Structural, optical and magnetic properties of Ni1-2xMgxRuxO nanoparticles

Abstract

Abstract Ni1-2xMgxRuxO (x = 0, 0.005, 0.01, 0.02, 0.04 and 0.08) nanoparticles were synthesized via the coprecipitation method. The prepared NiO nanoparticles are characterized by thermogravimetric analysis (TGA) that reveal the successful codoping and assure the thermal stability of the samples beyond 550 ˚C. X-ray powder diffraction (XRD) confirms the formation of the NiO cubic structure with RuO2 secondary phase that appears at high codoping concentrations. As the codoping concentration increases, the lattice parameter increases and crystallite size decreases. Transmission electron microscopy (TEM) and scanning electron microscopy (SEM) show slightly agglomerated pseudo-spherical nanoparticles.
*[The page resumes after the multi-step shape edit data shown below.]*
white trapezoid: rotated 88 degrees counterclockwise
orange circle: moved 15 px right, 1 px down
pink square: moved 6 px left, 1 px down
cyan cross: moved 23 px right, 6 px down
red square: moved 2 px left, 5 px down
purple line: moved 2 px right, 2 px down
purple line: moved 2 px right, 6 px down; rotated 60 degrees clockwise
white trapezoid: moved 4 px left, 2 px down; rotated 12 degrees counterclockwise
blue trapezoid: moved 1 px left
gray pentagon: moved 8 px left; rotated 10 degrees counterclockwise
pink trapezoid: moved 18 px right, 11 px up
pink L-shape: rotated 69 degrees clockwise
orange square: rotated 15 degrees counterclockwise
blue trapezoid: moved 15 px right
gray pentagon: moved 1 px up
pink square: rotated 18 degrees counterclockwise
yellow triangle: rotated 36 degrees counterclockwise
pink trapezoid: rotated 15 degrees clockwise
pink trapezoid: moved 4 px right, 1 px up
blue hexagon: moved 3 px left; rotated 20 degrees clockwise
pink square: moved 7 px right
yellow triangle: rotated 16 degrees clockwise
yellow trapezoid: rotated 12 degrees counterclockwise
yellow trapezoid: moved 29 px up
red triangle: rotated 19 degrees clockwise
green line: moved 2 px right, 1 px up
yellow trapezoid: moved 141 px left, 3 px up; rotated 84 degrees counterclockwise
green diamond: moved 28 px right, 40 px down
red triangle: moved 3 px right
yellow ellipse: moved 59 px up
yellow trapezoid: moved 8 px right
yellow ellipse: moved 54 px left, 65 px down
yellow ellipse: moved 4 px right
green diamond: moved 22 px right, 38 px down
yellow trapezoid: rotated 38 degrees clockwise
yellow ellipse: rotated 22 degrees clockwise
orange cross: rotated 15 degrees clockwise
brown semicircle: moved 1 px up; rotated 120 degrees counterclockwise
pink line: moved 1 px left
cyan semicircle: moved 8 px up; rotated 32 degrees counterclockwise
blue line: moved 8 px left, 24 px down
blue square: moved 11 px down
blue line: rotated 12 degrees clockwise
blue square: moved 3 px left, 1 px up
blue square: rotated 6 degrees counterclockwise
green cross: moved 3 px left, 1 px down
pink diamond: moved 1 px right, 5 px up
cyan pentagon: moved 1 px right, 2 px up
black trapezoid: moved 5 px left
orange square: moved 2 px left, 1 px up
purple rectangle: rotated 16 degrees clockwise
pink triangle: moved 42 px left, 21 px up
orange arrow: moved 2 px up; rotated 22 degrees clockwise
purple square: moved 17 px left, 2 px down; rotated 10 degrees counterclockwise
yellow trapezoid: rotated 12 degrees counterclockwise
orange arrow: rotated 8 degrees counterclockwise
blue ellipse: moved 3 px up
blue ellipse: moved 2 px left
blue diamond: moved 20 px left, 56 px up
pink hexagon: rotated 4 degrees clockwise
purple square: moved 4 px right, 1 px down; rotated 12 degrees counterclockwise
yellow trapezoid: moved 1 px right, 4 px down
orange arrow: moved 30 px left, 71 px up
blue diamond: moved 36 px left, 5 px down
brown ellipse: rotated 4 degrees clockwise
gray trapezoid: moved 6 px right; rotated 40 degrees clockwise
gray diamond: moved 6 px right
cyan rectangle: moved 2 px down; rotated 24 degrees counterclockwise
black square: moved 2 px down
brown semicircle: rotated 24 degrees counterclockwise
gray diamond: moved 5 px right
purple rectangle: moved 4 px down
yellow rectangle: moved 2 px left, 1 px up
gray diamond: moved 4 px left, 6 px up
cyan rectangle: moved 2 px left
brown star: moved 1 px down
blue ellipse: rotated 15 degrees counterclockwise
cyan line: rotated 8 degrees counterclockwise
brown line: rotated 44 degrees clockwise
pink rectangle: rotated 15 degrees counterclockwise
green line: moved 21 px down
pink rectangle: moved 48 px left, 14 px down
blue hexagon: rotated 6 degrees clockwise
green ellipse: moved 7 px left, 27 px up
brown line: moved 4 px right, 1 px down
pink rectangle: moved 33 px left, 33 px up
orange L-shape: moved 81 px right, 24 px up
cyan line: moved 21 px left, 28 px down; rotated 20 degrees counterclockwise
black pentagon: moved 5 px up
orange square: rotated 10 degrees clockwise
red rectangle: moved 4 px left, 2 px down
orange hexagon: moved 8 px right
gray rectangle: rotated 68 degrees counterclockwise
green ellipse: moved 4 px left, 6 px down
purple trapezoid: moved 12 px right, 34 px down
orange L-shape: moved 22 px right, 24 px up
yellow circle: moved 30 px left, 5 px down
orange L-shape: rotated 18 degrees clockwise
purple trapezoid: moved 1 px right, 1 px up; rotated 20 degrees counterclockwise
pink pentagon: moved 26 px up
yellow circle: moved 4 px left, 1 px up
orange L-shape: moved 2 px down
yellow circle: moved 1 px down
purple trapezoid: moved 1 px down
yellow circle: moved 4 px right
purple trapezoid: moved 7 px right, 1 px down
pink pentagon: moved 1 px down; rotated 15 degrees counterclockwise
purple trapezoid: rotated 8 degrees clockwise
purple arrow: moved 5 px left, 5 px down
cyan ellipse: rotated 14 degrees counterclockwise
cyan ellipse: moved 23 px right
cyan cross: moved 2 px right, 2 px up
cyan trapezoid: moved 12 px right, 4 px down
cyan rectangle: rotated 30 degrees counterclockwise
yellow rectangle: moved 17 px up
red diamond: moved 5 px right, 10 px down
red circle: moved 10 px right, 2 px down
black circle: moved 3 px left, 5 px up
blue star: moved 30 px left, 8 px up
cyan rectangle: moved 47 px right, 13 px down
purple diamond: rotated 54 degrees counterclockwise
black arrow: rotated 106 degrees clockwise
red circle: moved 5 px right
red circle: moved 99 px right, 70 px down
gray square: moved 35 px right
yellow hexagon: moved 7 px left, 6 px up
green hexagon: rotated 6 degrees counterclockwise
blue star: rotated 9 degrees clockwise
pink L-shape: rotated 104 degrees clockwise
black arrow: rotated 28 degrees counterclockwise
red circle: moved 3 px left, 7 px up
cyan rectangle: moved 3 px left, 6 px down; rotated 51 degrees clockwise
Energy dispersive x-ray (EDX), X-ray photo-induced spectroscopy (XPS), Fourier transform infrared spectroscopy (FTIR), and Raman spectroscopy reveal the elemental composition and deviation from perfect stoichiometry. UV–vis and photoluminescence (PL) spectroscopies are utilized to study the optical properties, where Ni0.84Mg0.08Ru0.08O nanoparticles show the highest direct band gap energy and lowest Urbach energy and electron-phonon interaction. Vibrating sample magnetometer (VSM) shows single domain nanoparticles, such that the coercivity and magnetocrystalline anisotropy decrease as the size decreases. The bound magnetic polaron model was utilized to investigate the weak ferromagnetism exhibited by the prepared Ni1-2xMgxRuxO nanoparticles.